The snippet code starts with the following block:

  Public Function PPTGetSlideTitles( _
   ByVal fileName As String) As List(Of String)
    ' Return a generic list containing all 
    ' the slide titles.
    Const documentRelationshipType As String = _
     "http://schemas.openxmlformats.org/officeDocument/2006/" & _
     "relationships/officeDocument"
    Const presentationmlNamespace As String = _
     "http://schemas.openxmlformats.org/" & _
     "presentationml/2006/main"

    ' Fill this collection with a list of all 
    ' the titles of all the slides in the 
    ' requested slide deck.
    Dim titles As New List(Of String)

    ' Next block goes here.

    Return titles
  End Function
public List<string> PPTGetSlideTitles(
  string fileName)
{
  //  Return a generic list containing 
  // all the slide titles.
  const string documentRelationshipType =
    "http://schemas.openxmlformats.org/officeDocument/2006/" +
    "relationships/officeDocument";
  const string presentationmlNamespace =
    "http://schemas.openxmlformats.org/" + 
    "presentationml/2006/main";

  //  Fill this collection with a list of 
  // all the titles of all the slides in 
  // the requested slide deck.
  List<string> titles = new System.Collections. 
    Generic.List<string>();

  // Next block goes here.

  return titles;
}

The code returns a generic List containing a string value for each slide in the document you specify. As with any other work with the Open XML File Formats, you want to use relationships between document parts to find the various parts you need. The code includes a constant, documentRelationshipType, that contains the fixed relationship type you need to find the document part within the PowerPoint package. The presentationmlNamespace constant contains the namespace you need when searching. The code declares a generic List to contain the results. At the end of the procedure, it returns that generic list.
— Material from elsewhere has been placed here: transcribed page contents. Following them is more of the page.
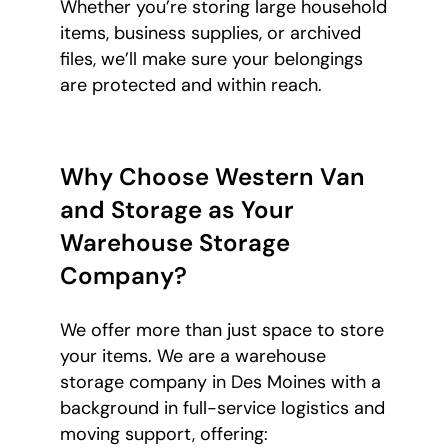
Whether you’re storing large household
items, business supplies, or archived
files, we’ll make sure your belongings
are protected and within reach.
Why Choose Western Van
and Storage as Your
Warehouse Storage
Company?
We offer more than just space to store
your items. We are a warehouse
storage company in Des Moines with a
background in full-service logistics and
moving support, offering:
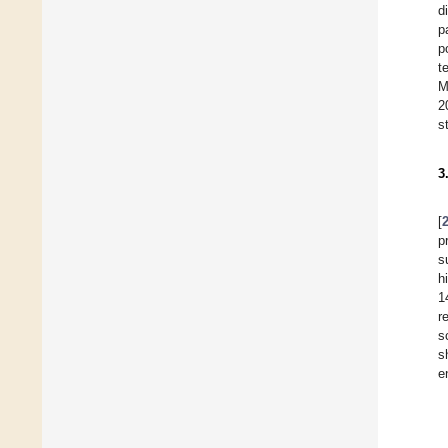
d
p
p
t
M
2
s
3
[
p
s
h
1
r
s
s
e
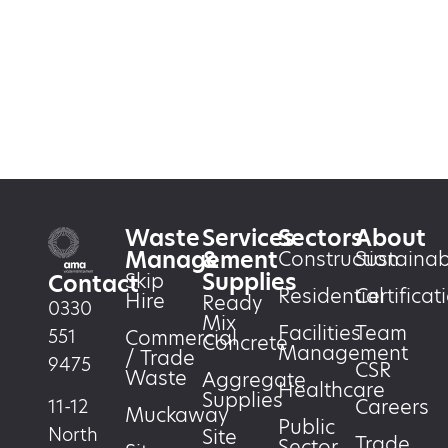
Waste
Services
Sectors
About
Management
&
Construction
Sustainabi
Supplies
Skip
Contact
Residential
Certificat
Hire
Ready
0330
Mix
Facilities
Team
551
Commercial
Concrete
Management
/ Trade
9475
CSR
Waste
Aggregate
Healthcare
Supplies
Careers
11-12
Muckaway
Public
North
Site
Trade
Sector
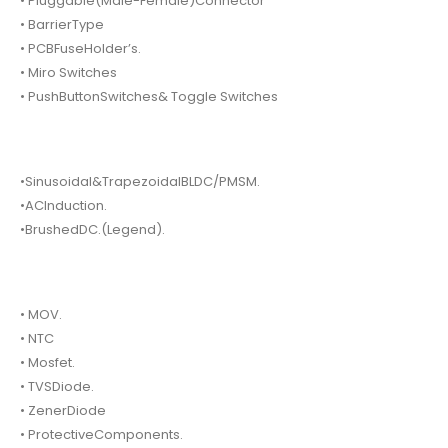
• Pluggable(Male-Female)Connector
• BarrierType
• PCBFuseHolder’s.
• Miro Switches
• PushButtonSwitches& Toggle Switches
•Sinusoidal&TrapezoidalBLDC/PMSM.
•ACInduction.
•BrushedDC.(Legend).
• MOV.
• NTC
• Mosfet.
• TVSDiode.
• ZenerDiode
• ProtectiveComponents.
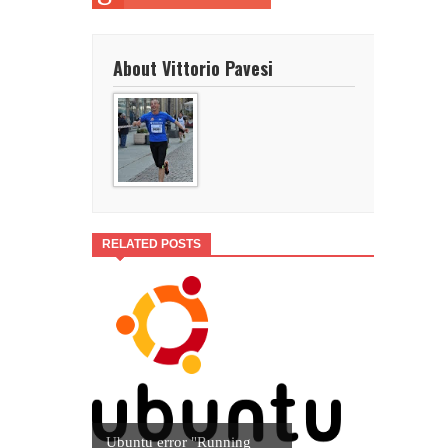
About Vittorio Pavesi
RELATED POSTS
Ubuntu error "Running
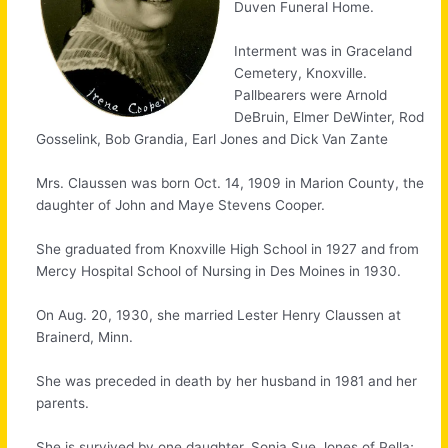
Duven Funeral Home.
Interment was in Graceland
Cemetery, Knoxville.
Pallbearers were Arnold
DeBruin, Elmer DeWinter, Rod
Gosselink, Bob Grandia, Earl Jones and Dick Van Zante
Mrs. Claussen was born Oct. 14, 1909 in Marion County, the
daughter of John and Maye Stevens Cooper.
She graduated from Knoxville High School in 1927 and from
Mercy Hospital School of Nursing in Des Moines in 1930.
On Aug. 20, 1930, she married Lester Henry Claussen at
Brainerd, Minn.
She was preceded in death by her husband in 1981 and her
parents.
She is survived by one daughter, Sonja Sue Jones of Pella;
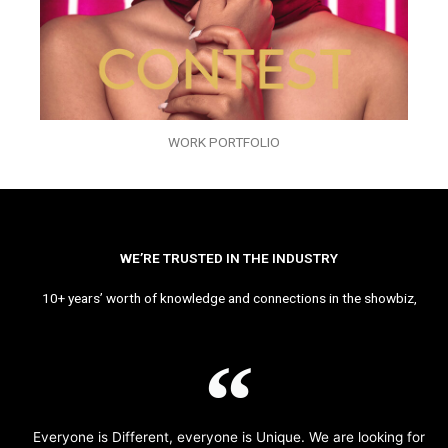
WORK PORTFOLIO
WE’RE TRUSTED IN THE INDUSTRY
10+ years’ worth of knowledge and connections in the showbiz,
Everyone is Different, everyone is Unique. We are looking for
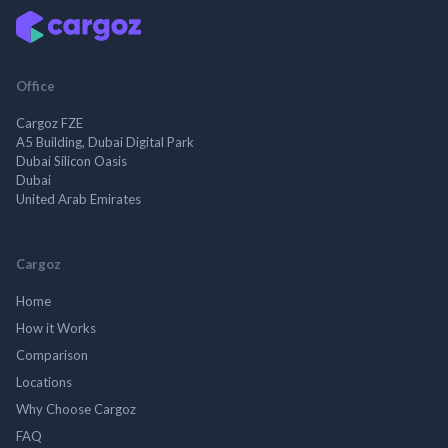
Office
Cargoz FZE
A5 Building, Dubai Digital Park
Dubai Silicon Oasis
Dubai
United Arab Emirates
Cargoz
Home
How it Works
Comparison
Locations
Why Choose Cargoz
FAQ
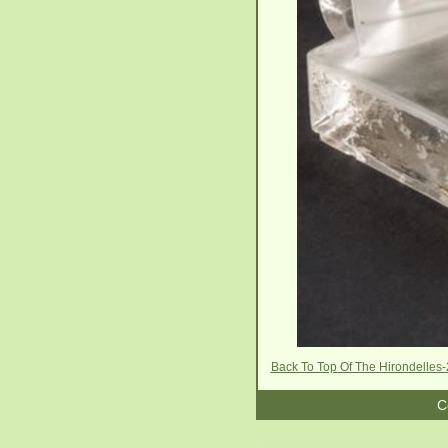
Back To Top Of The Hirondelles
C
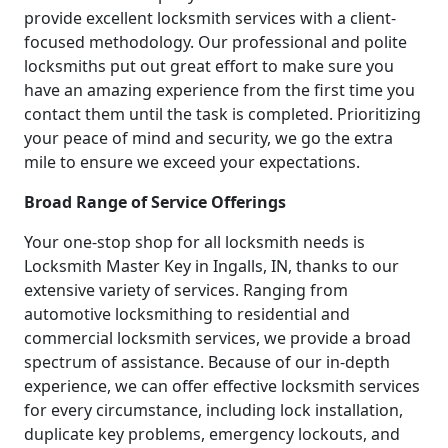
provide excellent locksmith services with a client-
focused methodology. Our professional and polite
locksmiths put out great effort to make sure you
have an amazing experience from the first time you
contact them until the task is completed. Prioritizing
your peace of mind and security, we go the extra
mile to ensure we exceed your expectations.
Broad Range of Service Offerings
Your one-stop shop for all locksmith needs is
Locksmith Master Key in Ingalls, IN, thanks to our
extensive variety of services. Ranging from
automotive locksmithing to residential and
commercial locksmith services, we provide a broad
spectrum of assistance. Because of our in-depth
experience, we can offer effective locksmith services
for every circumstance, including lock installation,
duplicate key problems, emergency lockouts, and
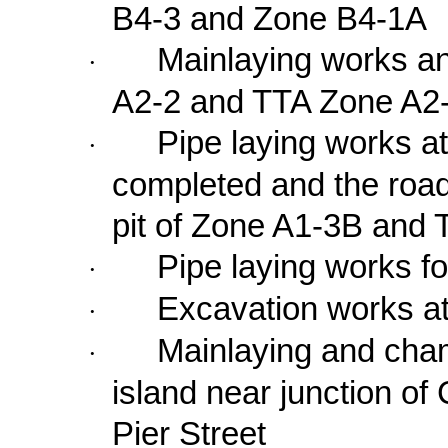
B4-3 and Zone B4-1A
Mainlaying works a
·
A2-2 and TTA Zone A2
Pipe laying works 
·
completed and the road
pit of Zone A1-3B and
Pipe laying works f
·
Excavation works a
·
Mainlaying and chamb
·
island near junction of
Pier Street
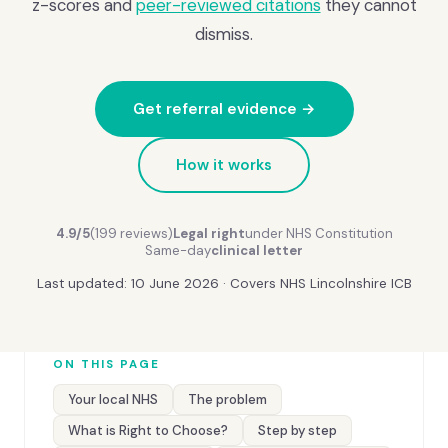
z-scores and
peer-reviewed citations
they cannot
dismiss.
Get referral evidence →
How it works
4.9/5
(199 reviews)
Legal right
under NHS Constitution
Same-day
clinical letter
Last updated: 10 June 2026 · Covers NHS Lincolnshire ICB
ON THIS PAGE
Your local NHS
The problem
What is Right to Choose?
Step by step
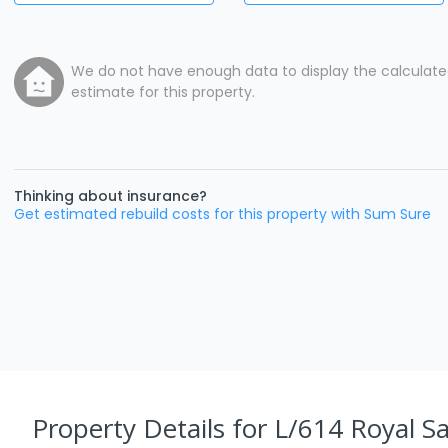
We do not have enough data to display the calculat
estimate for this property.
Thinking about insurance?
Get estimated rebuild costs for this property with Sum Sure
Property Details
for L/614 Royal S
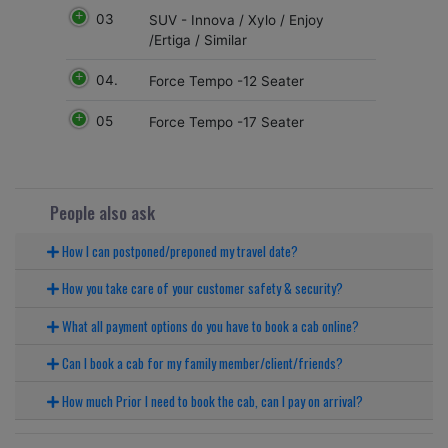
03
SUV - Innova / Xylo / Enjoy
/Ertiga / Similar
04.
Force Tempo -12 Seater
05
Force Tempo -17 Seater
People also ask
How I can postponed/preponed my travel date?
How you take care of your customer safety & security?
What all payment options do you have to book a cab online?
Can I book a cab for my family member/client/friends?
How much Prior I need to book the cab, can I pay on arrival?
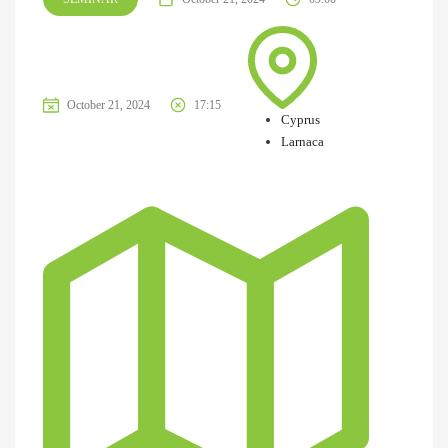
October 21, 2024
17:15
Cyprus
Larnaca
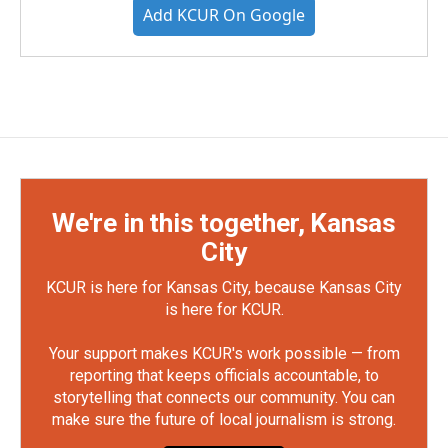
Add KCUR On Google
We're in this together, Kansas
City
KCUR is here for Kansas City, because Kansas City
is here for KCUR.
Your support makes KCUR's work possible — from
reporting that keeps officials accountable, to
storytelling that connects our community. You can
make sure the future of local journalism is strong.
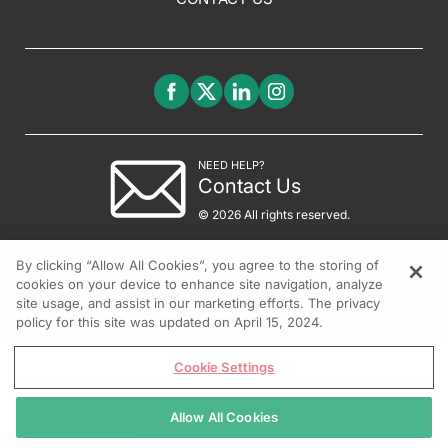
NEED HELP?
Contact Us
© 2026 All rights reserved.
By clicking “Allow All Cookies”, you agree to the storing of
cookies on your device to enhance site navigation, analyze
site usage, and assist in our marketing efforts. The privacy
policy for this site was updated on April 15, 2024.
Cookie Settings
Allow All Cookies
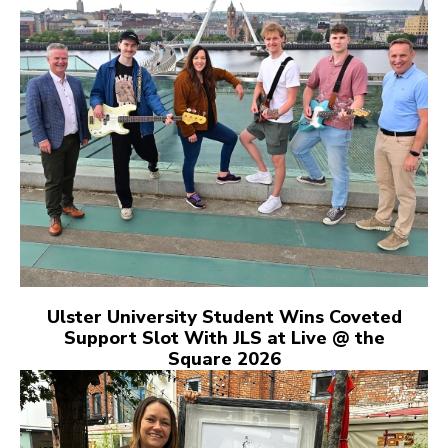
Ulster University Student Wins Coveted
Support Slot With JLS at Live @ the
Square 2026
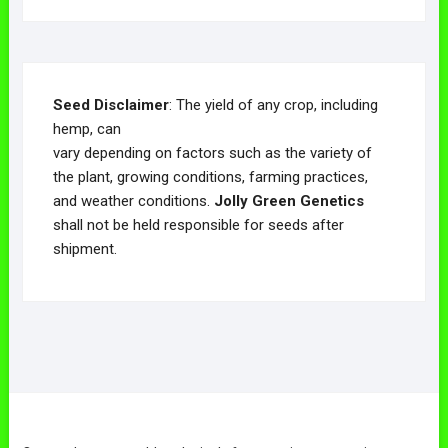
Seed Disclaimer
: The yield of any crop, including
hemp, can
vary depending on factors such as the variety of
the plant, growing conditions, farming practices,
and weather conditions.
Jolly Green Genetics
shall not be held responsible for seeds after
shipment.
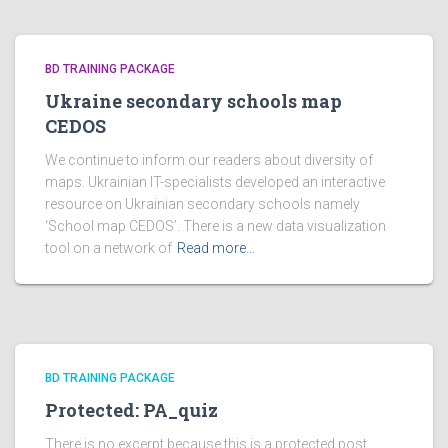
BD TRAINING PACKAGE
Ukraine secondary schools map
CEDOS
We continue to inform our readers about diversity of
maps. Ukrainian IT-specialists developed an interactive
resource on Ukrainian secondary schools namely
‘School map CEDOS’. There is a new data visualization
tool on a network of
Read more…
BD TRAINING PACKAGE
Protected: PA_quiz
There is no excerpt because this is a protected post.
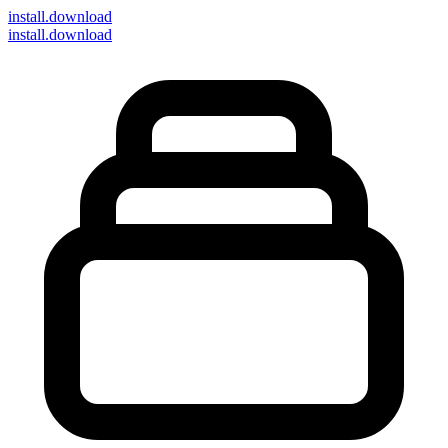
install
.download
install.download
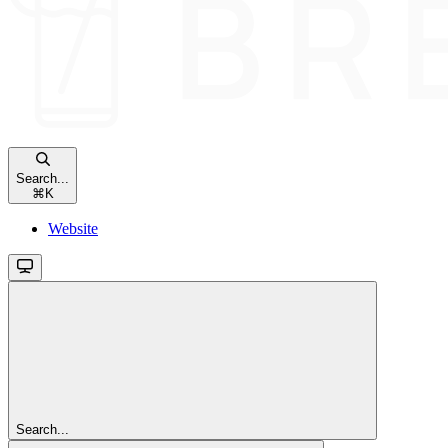
Search...
⌘
K
Website
Search...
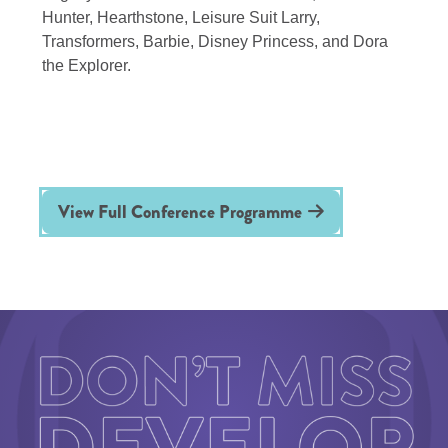
Hunter, Hearthstone, Leisure Suit Larry,
Transformers, Barbie, Disney Princess, and Dora
the Explorer.
View Full Conference Programme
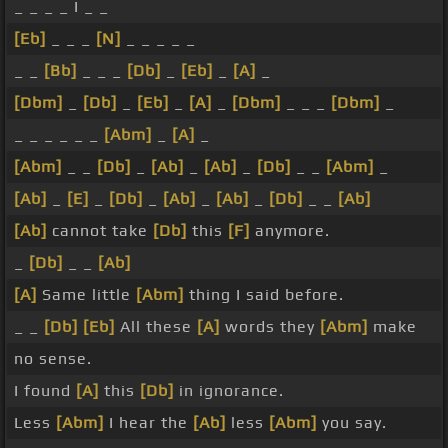
_ _ _ _ I _ _
[Eb]
_ _ _
[N]
_ _ _ _ _
_ _
[Bb]
_ _ _
[Db]
_
[Eb]
_
[A]
_
[Dbm]
_
[Db]
_
[Eb]
_
[A]
_
[Dbm]
_ _ _
[Dbm]
_
_ _ _ _ _ _
[Abm]
_
[A]
_
[Abm]
_ _
[Db]
_
[Ab]
_
[Ab]
_
[Db]
_ _
[Abm]
_
[Ab]
_
[E]
_
[Db]
_
[Ab]
_
[Ab]
_
[Db]
_ _
[Ab]
[Ab]
cannot take
[Db]
this
[F]
anymore.
_
[Db]
_ _
[Ab]
[A]
Same little
[Abm]
thing I said before.
_ _
[Db]
[Eb]
All these
[A]
words they
[Abm]
make
no sense.
I found
[A]
this
[Db]
in ignorance.
Less
[Abm]
I hear the
[Ab]
less
[Abm]
you say.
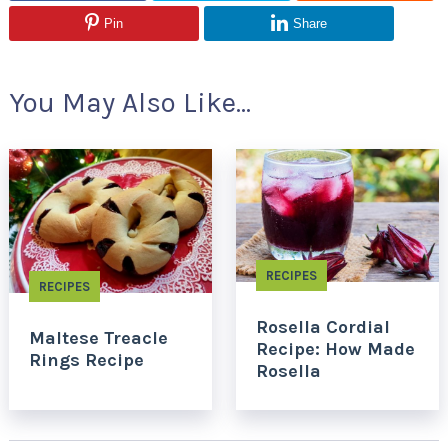
Pin
Share
You May Also Like...
RECIPES
RECIPES
Rosella Cordial
Maltese Treacle
Recipe: How Made
Rings Recipe
Rosella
Nearly every procedure that interacts with the Office Open XML File Formats needs to open a package, either for read-only, or for both reading and writing. In this exercise, you are only reading content from the file, so you can open the package in read-only mode. The next block of code does this for you:

Dim documentPart As PackagePart = Nothing
Dim documentUri As Uri = Nothing

Using pptPackage As Package = _
 Package.Open(fileName, FileMode.Open, FileAccess.Read)

  ' Next block goes here.

End Using
PackagePart documentPart = null;
Uri documentUri = null;

using (Package pptPackage = 
  Package.Open(fileName, FileMode.Open, FileAccess.Read))
{
  // Next block goes here.
}

The code creates the pptPackage variable, using the System.IO.Packaging.Package type, and fills it by calling the Package.Open method, passing in the name of the file to open, the mode to use, and the access method. When you are finished with the package, close it. The snippet completes its work in a using block, which closes the package when it is finished.

Every 2007 Office document contains a single document part, which acts as the start part. This document part contains the document itself. In just about every situation, the goal is to find that part first. The next code block finds the document's start part—the XML part representing the document content. It calls the Package.GetRelationshipsByType method, passing in the constant that contains the document relationship name (see Figure 2). The code then loops through all the returned relationships, and retrieves the document URI, relative to the root of the package. You must loop through the PackageRelationship objects to retrieve the one you want. In every case, this loop only executes once:

For Each relationship As PackageRelationship _
 In pptPackage.GetRelationshipsByType( _
   documentRelationshipType)
  documentUri = PackUriHelper.ResolvePartUri( _
   New Uri("/", UriKind.Relative), relationship.TargetUri)
  documentPart = pptPackage.GetPart(documentUri)

  Exit For
Next

' Next block goes here.
foreach (PackageRelationship relationship
  in pptPackage.GetRelationshipsByType(
  documentRelationshipType))
{
  documentUri = PackUriHelper.ResolvePartUri(
    new Uri("/", UriKind.Relative), relationship.TargetUri);
  documentPart = pptPackage.GetPart(documentUri);

  break;
}
// Next block goes here.

To search for the list of relationship IDs, the code starts by setting up an XmlNamespaceManager instance. The namespace manager includes a namespace abbreviated “p”, referring to a namespace named using the presentationmlNamespace constant, discussed above. Next, the code creates an XmlDocument instance, and loads the XML content from the document part into the new XML document. Finally, this code example calls the XmlDocument.SelectNodes method, passing in a query string to find the nodes shown in Figure 3. Note that the variable names and comments in the code in this snippet refer to sheets in many places, instead of slides. Clearly, copy and paste errors occurred in its creation.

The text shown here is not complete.